What advantage does killing a PC actually bring to a game?
Does it add to the drama? Probably not. Does it add to the story? Again, probably not.
Imagine that a PC party is fighting a gang of orcs and the main fighter is knocked out cold and the fight goes badly. In the end the magician grabs the cleric and using long door they escape.
So what happen next?
The GM has two options. The fighter is dead and the game session pretty much ends for that player has they have to create a new character*. The rest of the party head back to town and try and recruit a new muscle man for the adventure to continue. The other option is that the character is a captive of the orcs and the remaining PCs now need to mount a rescue. The fighter is master of his own destiny to some extent and can try and engineer their own escape.

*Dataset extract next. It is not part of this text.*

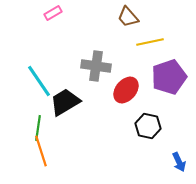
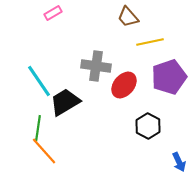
red ellipse: moved 2 px left, 5 px up
black hexagon: rotated 15 degrees clockwise
orange line: moved 3 px right; rotated 24 degrees counterclockwise
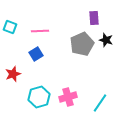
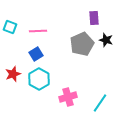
pink line: moved 2 px left
cyan hexagon: moved 18 px up; rotated 15 degrees counterclockwise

I am not suggesting for a minute that the PCs should never die. Without that threat it robs the game of some of the sense of danger. A one hit death on the other hand adds nothing. An unconscious character is maybe capable of being revived if the party have the right healing. An unconscious character is still an active part of the story. Even if they cannot talk then are a burden that needs to be carried, slowing the party and changing their tactical choices.
Sure, the orcs can kill the character, maybe even eat them, but does a random roll of 66 on the critical table need to be so fatal?

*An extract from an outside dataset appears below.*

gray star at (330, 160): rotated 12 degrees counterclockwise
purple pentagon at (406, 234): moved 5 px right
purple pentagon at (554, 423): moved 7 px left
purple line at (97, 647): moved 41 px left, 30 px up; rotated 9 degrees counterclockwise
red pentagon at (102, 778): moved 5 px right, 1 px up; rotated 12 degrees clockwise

There will be times when the characters death is inevitable or even desirable and a heroic death can top off a campaign perfectly.

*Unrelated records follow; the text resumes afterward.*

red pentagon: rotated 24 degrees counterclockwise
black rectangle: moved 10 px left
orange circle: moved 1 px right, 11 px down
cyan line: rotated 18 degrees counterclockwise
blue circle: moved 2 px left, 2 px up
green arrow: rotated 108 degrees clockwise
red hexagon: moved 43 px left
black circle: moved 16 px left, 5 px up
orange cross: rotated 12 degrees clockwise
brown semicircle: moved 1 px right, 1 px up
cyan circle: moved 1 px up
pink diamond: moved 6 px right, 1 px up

This is an off the peg critical:
Neck strike shatters bone and severs an artery. Foe cannot breath and is inactive for 12 rnds. The poor fool then expires.
What are the chances that the foe will live for 12 rounds? I am guessing that if it is an orc then the PCs will finish it off just to make sure of the exp. If it is a PC that has taken the critical then either some kind of Fate point will be spent which reduces the fatal result to unconscious or causes a complete re-roll or the party healer averts the death or the GM fudges the result to keep the PC alive or the PC dies.
The Fate point option just reinforces what I am thinking, that the death doesn’t add anything to the game so additional optional rules are required to fix the broken rule.
The Healer healing the wound is the perfect outcome, even more so if the healer is another PC and not a rent a medic NPC. The rent a medic is really just a walking, talking GM fudge.
If the GM fudges the result then it is just pointing to the death being ‘not fun’ and so why is it in a game?
If the critical read Neck strike shatters bone and severs an artery. Foe cannot breath and is inactive for 12 rnds the passes out. The victim will die eventually unless help arrives.
The effect during the combat is identical but the death is no longer certain. It is down to the narrator to decide what is best for the heroes story.
What I think I would love to see is a critical that reads:
Crush foe’s skull. +30 hits. Opponent dies immediately or if they are a PC then they are unconscious. Add +20 to your next swing. You have a half rnd left to act.
Yes, an entire two-tier system with the odds inevitably stacked in the heroes’ favour. Surely, we are sat around the table to tell the heroes’ story and have fun doing it?
*not all new characters are 1st level so creating an 8th level character, for example, can take a damn sight longer than just a 1st level one to re-join the party with.